(Records excerpted from a collection)
______________________________

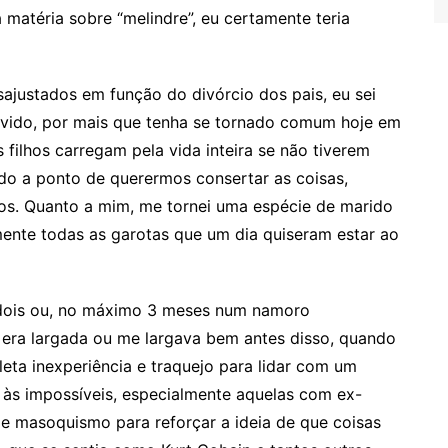
matéria sobre “melindre”, eu certamente teria
sajustados em função do divórcio dos pais, eu sei
lvido, por mais que tenha se tornado comum hoje em
 filhos carregam pela vida inteira se não tiverem
do a ponto de querermos consertar as coisas,
os. Quanto a mim, me tornei uma espécie de marido
ente todas as garotas que um dia quiseram estar ao
 dois ou, no máximo 3 meses num namoro
 era largada ou me largava bem antes disso, quando
ta inexperiência e traquejo para lidar com um
 às impossíveis, especialmente aquelas com ex-
e masoquismo para reforçar a ideia de que coisas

______________________________

**Aim of the exercise**
Set down exactly, and only, the lines of the data above from the line containing "dois ou, no máximo 3 meses num namoro" through the last one.

**Response to this exercise**
 dois ou, no máximo 3 meses num namoro
 era largada ou me largava bem antes disso, quando
ta inexperiência e traquejo para lidar com um
 às impossíveis, especialmente aquelas com ex-
e masoquismo para reforçar a ideia de que coisas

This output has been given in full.